Every spell of heavy and persistent rain sparks worried looks at the fast-flowing waters of the River Nith.
For those who grew up in the town, it has been added to the lengthy list of things which have "aye been".
Efforts to tackle the issue - in their latest guise at least - can be traced back the best part of 30 years.
It was in the mid-1980s that the then regional council commissioned consultants to undertake a flood study and report back on what measures could be taken.
In 1988 a price tag of £2.2m was attached to building defences and a further £2.1 for drainage work.
The council concluded that the overall impact of such measures would not be acceptable and opted, instead, for reliance on a flood warning system.
Fast forward about a decade and another study looked at the issue.
Direct flood defences with upstream storage was considered to be the preferred option based on the economic analysis.
It proposed a 1.4m fixed defence embankment with a demountable barrier on top to a maximum height of 2.3m.

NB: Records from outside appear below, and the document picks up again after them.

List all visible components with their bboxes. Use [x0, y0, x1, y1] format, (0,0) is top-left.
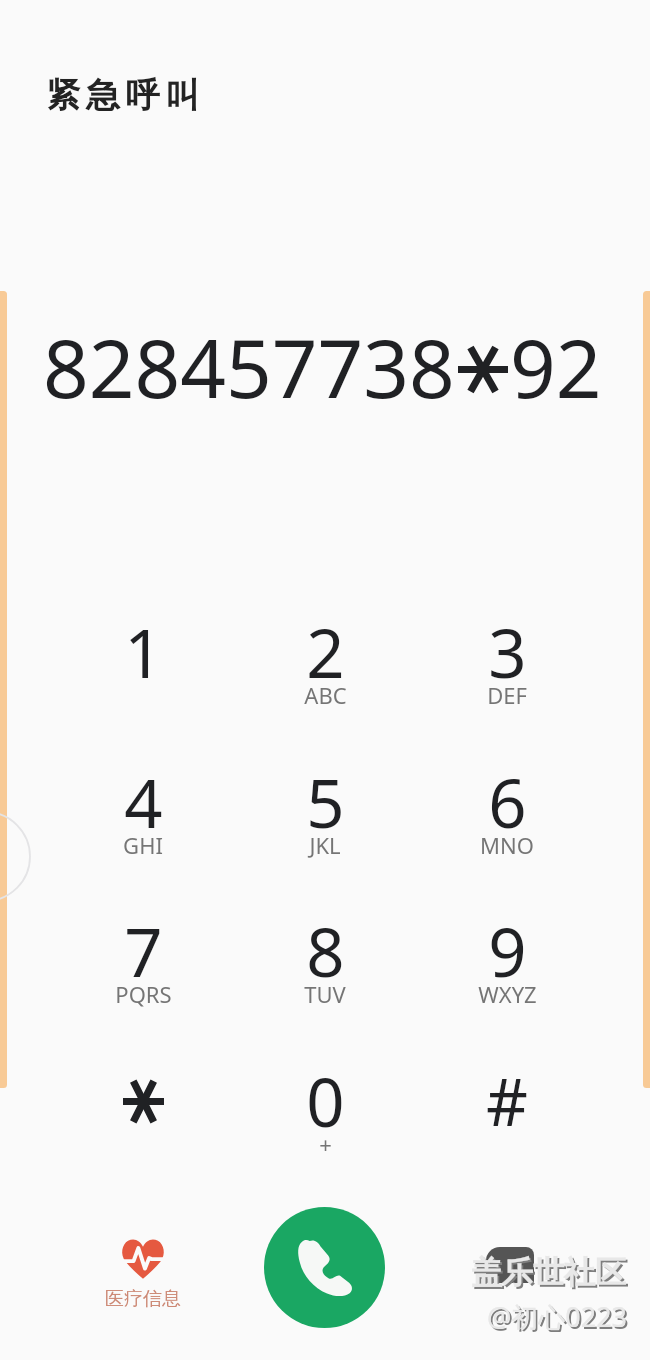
staticText: 0: [306, 1055, 345, 1146]
staticText: 紧急呼叫: [46, 74, 206, 117]
staticText: #: [486, 1057, 528, 1146]
staticText: 盖乐世社区: [471, 1253, 626, 1292]
staticText: 6: [488, 756, 527, 847]
staticText: 9: [488, 905, 527, 996]
button[interactable]: #: [447, 1055, 567, 1183]
staticText: 92: [510, 312, 602, 421]
staticText: 医疗信息: [105, 1287, 181, 1311]
staticText: 7: [124, 905, 163, 996]
button[interactable]: 5: [265, 756, 385, 884]
staticText: PQRS: [115, 979, 172, 1009]
button[interactable]: 医疗信息: [83, 1238, 203, 1318]
staticText: DEF: [487, 680, 527, 710]
staticText: GHI: [123, 830, 163, 860]
staticText: WXYZ: [478, 979, 537, 1009]
staticText: MNO: [480, 830, 534, 860]
staticText: @初心0223: [489, 1300, 630, 1337]
staticText: +: [319, 1129, 332, 1159]
staticText: 4: [124, 756, 163, 847]
button[interactable]: 7: [83, 905, 203, 1033]
button[interactable]: 6: [447, 756, 567, 884]
button[interactable]: 1: [83, 606, 203, 734]
button[interactable]: 2: [265, 606, 385, 734]
staticText: 2: [306, 606, 345, 697]
staticText: JKL: [309, 830, 341, 860]
button[interactable]: 9: [447, 905, 567, 1033]
staticText: TUV: [304, 979, 346, 1009]
button[interactable]: 8: [265, 905, 385, 1033]
staticText: 1: [124, 606, 163, 697]
button[interactable]: 4: [83, 756, 203, 884]
button[interactable]: Call: [264, 1207, 385, 1328]
button[interactable]: Star: [83, 1055, 203, 1183]
button[interactable]: 0: [265, 1055, 385, 1183]
staticText: ABC: [304, 680, 347, 710]
staticText: 828457738: [43, 312, 455, 421]
staticText: 8: [306, 905, 345, 996]
staticText: 盖乐世社区: [473, 1255, 628, 1294]
staticText: 3: [488, 606, 527, 697]
staticText: 5: [306, 756, 345, 847]
button[interactable]: 3: [447, 606, 567, 734]
staticText: @初心0223: [487, 1298, 628, 1335]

The capital costs, like the waters of the Nith on a stormy day, had risen steeply to £8.7m.
By 2011, another study was commissioned - this time to review the previous work and produce a design for the flood protection scheme.

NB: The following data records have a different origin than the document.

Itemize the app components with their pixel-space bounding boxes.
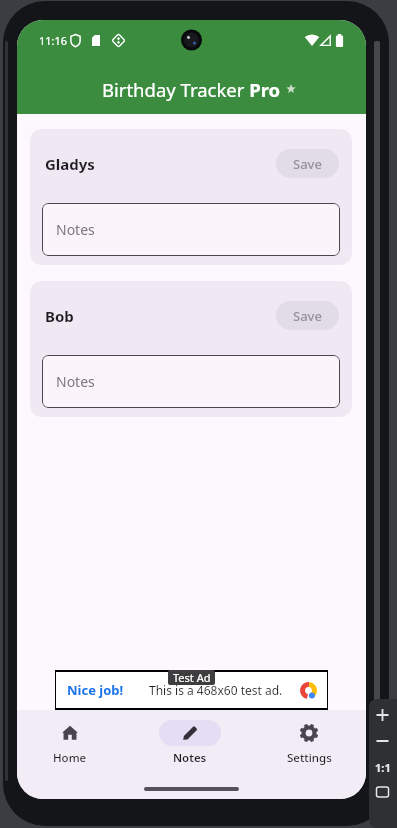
staticText: Bob: [45, 306, 74, 326]
button[interactable]: Nice job!: [55, 670, 328, 710]
staticText: 11:16: [39, 33, 68, 48]
staticText: Notes: [56, 220, 95, 239]
button[interactable]: Notes: [42, 355, 340, 408]
button[interactable]: Save: [276, 149, 339, 178]
staticText: Save: [293, 307, 322, 325]
staticText: 1:1: [375, 760, 391, 775]
button[interactable]: Save: [276, 301, 339, 330]
button[interactable]: Notes: [150, 712, 230, 772]
button[interactable]: Settings: [269, 712, 349, 772]
staticText: Save: [293, 155, 322, 173]
staticText: Notes: [56, 372, 95, 391]
staticText: This is a 468x60 test ad.: [149, 682, 283, 698]
staticText: Notes: [173, 750, 207, 766]
staticText: Settings: [287, 750, 332, 766]
staticText: Gladys: [45, 154, 95, 174]
staticText: Test Ad: [173, 670, 211, 685]
staticText: Nice job!: [67, 681, 124, 699]
button[interactable]: Home: [30, 712, 110, 772]
button[interactable]: Notes: [42, 203, 340, 256]
staticText: Birthday Tracker Pro: [102, 77, 281, 102]
staticText: Home: [53, 750, 87, 766]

A project to protect the Whitesands was estimated to cost about £9.6m at that stage.
As the process rumbled on, the flooding problems in the area continued to crop up.
In 2013, a bid was made to secure priority status for the project in Dumfries and Galloway Council's investment strategy.
Two years later and a life-sized model was put onto the Whitesands to give an idea of the scale of the project - with costs now having hit £15m.
All the while, opposition persisted to the proposals with various attempts to get them dropped.
The issue was raised in the Scottish Parliament and a Save Our Sands group campaigned against the scheme.
They were worried about the loss of views, reduction in parking and the ever-increasing price.
However, it appeared as if - at the end of last year - a way forward had finally been found.
A bid to force the council to rethink the scheme failed and the path was cleared to let the now £25m project go ahead.
That had not taken into account a turn in the political tide at recent council elections.
The Labour group which had been running the authority as a minority was joined in coalition by the SNP which had campaigned with a promise to revisit the scheme.
It prompted the decision to refer the matter to the Scottish government which looks set to lead to a public inquiry.
A Scottish government spokesperson said this week that it had yet to receive that referral.
"Upon receiving a referral, an independent reporter from the Planning and Environmental Appeals Division (DPEA) would be appointed in due course to consider the proposed plans and make a recommendation to ministers," the spokesperson added.
The upshot is that more time will be required to discuss the project before any sign of work taking place.
Opponents will be pleased that there is still a possibility that the scheme could be shelved once and for all.
Its supporters must be increasingly frustrated by yet another delay to actually tackling such a long-standing issue.
And, meanwhile, Doonhamers will look at cloud-laden skies pretty confident in the knowledge that they will still bring the waters of the River Nith out onto the streets sooner or later.